Upgrade Fusion 1.2 to Fusion 2.4

These instructions are valid for Fusion 1.2.3 releases through Fusion 1.2.8.

Note

Several changes have been made to Fusion configurations stored in ZooKeeper:

  • Fusion 2.1 introduced enhanced security for Fusion datasource passwords which are stored in ZooKeeper as part of datasource and pipeline stage configuration properties.

  • Fusion 2.4 introduces changes to the configuration properties for some Fusion datasources.

To update these configurations, we have provided two python scripts which can be downloaded from: https://github.com/LucidWorks/fusion-upgrade-scripts.

Once you have migrated all Fusion configurations from the current Fusion 1.2.x ZooKeeper service to the new Fusion 2.4 ZooKeeper service, you must run both of these scripts against the new ZooKeeper service.

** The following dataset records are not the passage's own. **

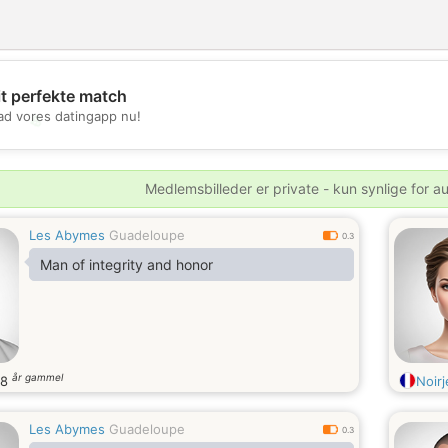
it perfekte match
d vores datingapp nu!
💖
💕
Medlemsbilleder er private - kun synlige for a
Les Abymes
Guadeloupe
0.3
Man of integrity and honor
år gammel
88
Noirj
Les Abymes
Guadeloupe
0.3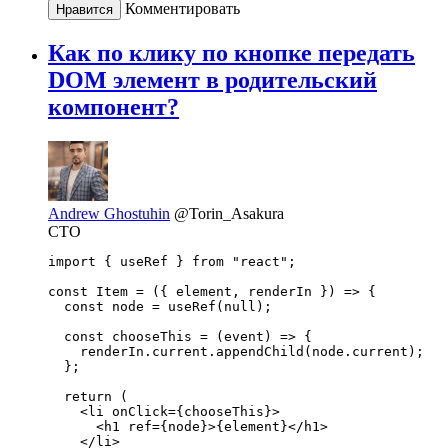
Комментировать
Нравится
Как по клику по кнопке передать
DOM элемент в родительский
компонент?
Andrew Ghostuhin
@Torin_Asakura
CTO
import { useRef } from "react";

const Item = ({ element, renderIn }) => {

  const node = useRef(null);

  const chooseThis = (event) => {

    renderIn.current.appendChild(node.current);

  };

  return (

    <li onClick={chooseThis}>

      <h1 ref={node}>{element}</h1>

    </li>
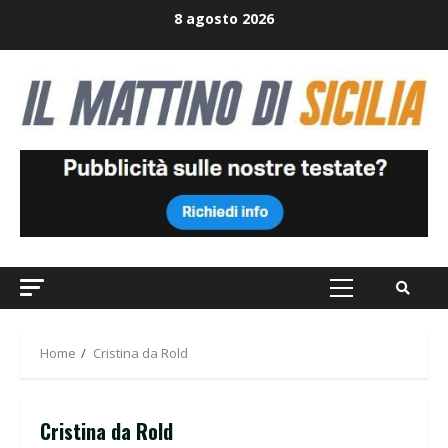
Skip
8 agosto 2026
to
content
Primary
Menu
Home
Cristina da Rold
Cristina da Rold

This procedure is covered in detail in section Migrate ZooKeeper data

The upgrade process leaves the current Fusion deployment in place while a new Fusion deployment is installed and configured. All of the upgrade operations copy information from the current Fusion over to the new Fusion. This provides a rollback option should the upgrade procedure encounter problems.

The current Fusion configurations must remain as-is during the upgrade process. In order to capture indexing job history, no indexing jobs should be running. If the new Fusion installation is being installed onto the same server that the current Fusion installation is running on, you must either run only one version at a time or else change the Fusion component server ports so that all components are using unique ports for both the current and new versions.

Terminology

These instructions use the following names to refer to the directories involved in the upgrade procedure:

  • FUSION_HOME: Absolute pathname to the top-level directory of the Fusion distribution

  • FUSION-CURRENT: Name of the FUSION_HOME directory for the current Fusion version, e.g. "/opt/lucidworks/fusion-2.1.2"

  • FUSION-NEW: Name of the directory of the upgrade Fusion distribution during the upgrade process, e.g. "/opt/lucidworks/fusion-2.4.1"

  • INSTALL-DIR: Directory where the new Fusion version will be installed, e.g. "opt/lucidworks" All scripts and commands in the upgrade instruction set are carried out from this directory.

  • FUSION-UPGRADE-SCRIPTS: Full path to the directory that contains the upgrade scripts from https://github.com/LucidWorks/fusion-upgrade-scripts.

Requirements

  • File-system permissions: the user running the upgrade scripts and commands must have read/write/execute (rwx) permissions on directory INSTALL-DIR.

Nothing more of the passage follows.